Stability AI (partners)

Image generation only: Stable Diffusion 3.5 Large (text + image in), Stable Image Core, Stable Image Ultra (text in). See Foundry Models from partners for details.

5. Other providers (used with hybrid-memory)

Models commonly used in llm.nano / llm.default / llm.heavy. Version and training data are from public provider docs; we update as we verify.

Anthropic Claude

When using Claude via Anthropic API (not Azure Foundry). For Foundry/Marketplace deployment, see §4 Foundry models from partners (e.g. 1M context, 128k output for opus-4-6 / sonnet-4-6).

Model ID	Context window (approx)	Max output (approx)	Notes
`claude-haiku-4-5`	200k	64k	Nano tier.
`claude-sonnet-4-6`	200k (up to 1M via Foundry)	8k–128k	Default tier.
`claude-opus-4-6`	200k (up to 1M via Foundry)	8k–128k	Heavy tier.
`claude-3-5-haiku`	200k	8k	Legacy nano fallback.

Check Anthropic model docs for current versions and training cutoffs.

Google Gemini

Model ID	Context window (approx)	Max output (approx)	Notes
`gemini-2.5-flash-lite`	1M	8k	Nano / fallback.
`gemini-2.5-flash`	1M	8k	Default tier.
`gemini-3.1-pro-preview`	1024k	8k	Heavy; long context for distill.
`gemini-2.0-flash-lite`	—	—	Deprecated; use 2.5-flash-lite.

Check Google AI model specs for versions and training data.

MiniMax

Model ID	Context / output	Notes
`MiniMax-M2.5`	See provider docs	Used in nano/default.

OpenAI (direct, non-Azure)

When using openai provider with api.openai.com (not Azure), same model names apply; limits align with Azure where the model is the same. See Azure tables above for gpt-4.1, gpt-4o, o3, etc.

Ollama / local

Model ID (example)	Context / output	Notes
`qwen3:8b`	Depends on run	Local; thinking mode supported.
Other (Llama, Mistral, Phi, …)	Varies	No central doc; set per deployment.

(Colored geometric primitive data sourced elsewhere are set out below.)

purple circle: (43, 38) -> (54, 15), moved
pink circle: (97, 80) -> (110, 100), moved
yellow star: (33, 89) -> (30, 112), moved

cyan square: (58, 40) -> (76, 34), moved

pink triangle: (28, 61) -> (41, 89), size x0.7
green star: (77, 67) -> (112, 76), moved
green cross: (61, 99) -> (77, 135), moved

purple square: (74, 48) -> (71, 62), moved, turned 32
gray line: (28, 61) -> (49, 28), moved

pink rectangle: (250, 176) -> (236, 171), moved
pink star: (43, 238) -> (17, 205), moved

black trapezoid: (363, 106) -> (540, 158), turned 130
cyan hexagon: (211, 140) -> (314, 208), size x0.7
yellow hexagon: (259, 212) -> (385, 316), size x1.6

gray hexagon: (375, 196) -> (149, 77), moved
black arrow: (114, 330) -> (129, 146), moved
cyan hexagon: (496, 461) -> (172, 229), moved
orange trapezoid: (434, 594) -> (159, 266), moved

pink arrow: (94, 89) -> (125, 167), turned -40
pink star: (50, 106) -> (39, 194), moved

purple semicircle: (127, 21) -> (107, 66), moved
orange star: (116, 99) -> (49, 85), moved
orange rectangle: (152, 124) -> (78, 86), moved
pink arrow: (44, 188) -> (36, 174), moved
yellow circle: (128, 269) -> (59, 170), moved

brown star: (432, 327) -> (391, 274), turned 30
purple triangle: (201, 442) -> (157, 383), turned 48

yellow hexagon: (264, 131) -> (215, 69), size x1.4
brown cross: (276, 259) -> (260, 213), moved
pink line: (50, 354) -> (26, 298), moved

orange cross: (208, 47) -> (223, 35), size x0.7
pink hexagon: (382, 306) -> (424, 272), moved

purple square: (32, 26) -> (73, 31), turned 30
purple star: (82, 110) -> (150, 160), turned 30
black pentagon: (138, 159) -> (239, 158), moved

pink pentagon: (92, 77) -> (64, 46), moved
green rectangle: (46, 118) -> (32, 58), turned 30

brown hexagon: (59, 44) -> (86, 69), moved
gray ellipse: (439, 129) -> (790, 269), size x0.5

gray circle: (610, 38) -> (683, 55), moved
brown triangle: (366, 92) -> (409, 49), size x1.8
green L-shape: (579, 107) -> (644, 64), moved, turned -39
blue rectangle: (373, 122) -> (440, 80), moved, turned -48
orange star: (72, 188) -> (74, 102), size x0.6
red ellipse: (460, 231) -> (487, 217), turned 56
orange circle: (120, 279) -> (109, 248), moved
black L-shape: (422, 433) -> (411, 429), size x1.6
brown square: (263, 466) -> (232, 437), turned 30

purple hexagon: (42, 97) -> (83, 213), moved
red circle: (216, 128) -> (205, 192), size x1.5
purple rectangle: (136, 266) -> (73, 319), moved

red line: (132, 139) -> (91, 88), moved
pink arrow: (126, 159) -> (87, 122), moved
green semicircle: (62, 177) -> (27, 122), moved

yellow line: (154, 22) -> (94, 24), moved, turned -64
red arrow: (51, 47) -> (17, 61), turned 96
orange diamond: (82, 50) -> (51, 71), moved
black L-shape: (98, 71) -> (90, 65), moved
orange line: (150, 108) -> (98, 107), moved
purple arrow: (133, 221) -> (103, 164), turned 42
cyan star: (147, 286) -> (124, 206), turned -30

6. How we use this in the plugin

Tier choice: LLM-AND-PROVIDERS.md and FEATURES-AND-TIERS.md recommend models by tier (nano / default / heavy). Use this reference to check context and max output when you need long context (e.g. distillation → heavy with 200k+ or 1M context).
Config: OpenClaw gateway or plugin can set per-model contextWindow and maxTokens in provider/model config; this doc is the source of truth for Azure where the API does not expose them.
Plugin catalog: The memory-hybrid plugin uses extensions/memory-hybrid/services/model-capabilities.ts for distillBatchTokenLimit and distillMaxOutputTokens (and optionally getContextWindow). That catalog is kept in sync with this doc; add new models there when you add them here.
Embeddings: When switching embedding model (e.g. text-embedding-3-small → text-embedding-3-large), dimensions change (1,536 → 3,072); re-embed and re-index. See Embedding providers and config for embedding.dimensions.

7. Changelog for this doc

Date	Change
2026-03-19	Initial version: Azure OpenAI (GPT-5.4–4, o-series, 4.1, 4o, embeddings), other Foundry providers summary, Anthropic/Google/MiniMax/Ollama placeholders.
2026-03-19	Added Foundry models from partners and community: Anthropic (Foundry), Cohere, Meta, Microsoft (Phi), Mistral AI, Stability AI; source models-from-partners.
2026-03-19	Plugin: added `services/model-capabilities.ts` with per-model context window, max output tokens, and batch token limit for distill; `chat.ts` now uses it for `distillBatchTokenLimit` and `distillMaxOutputTokens`. Deploy: added `openclaw.model-tokens-snippet.json` for OpenClaw config.
2026-03-20	Google: default nano/fallback model switched from deprecated `gemini-2.0-flash-lite` (404) to `gemini-2.5-flash-lite`. See Gemini deprecations.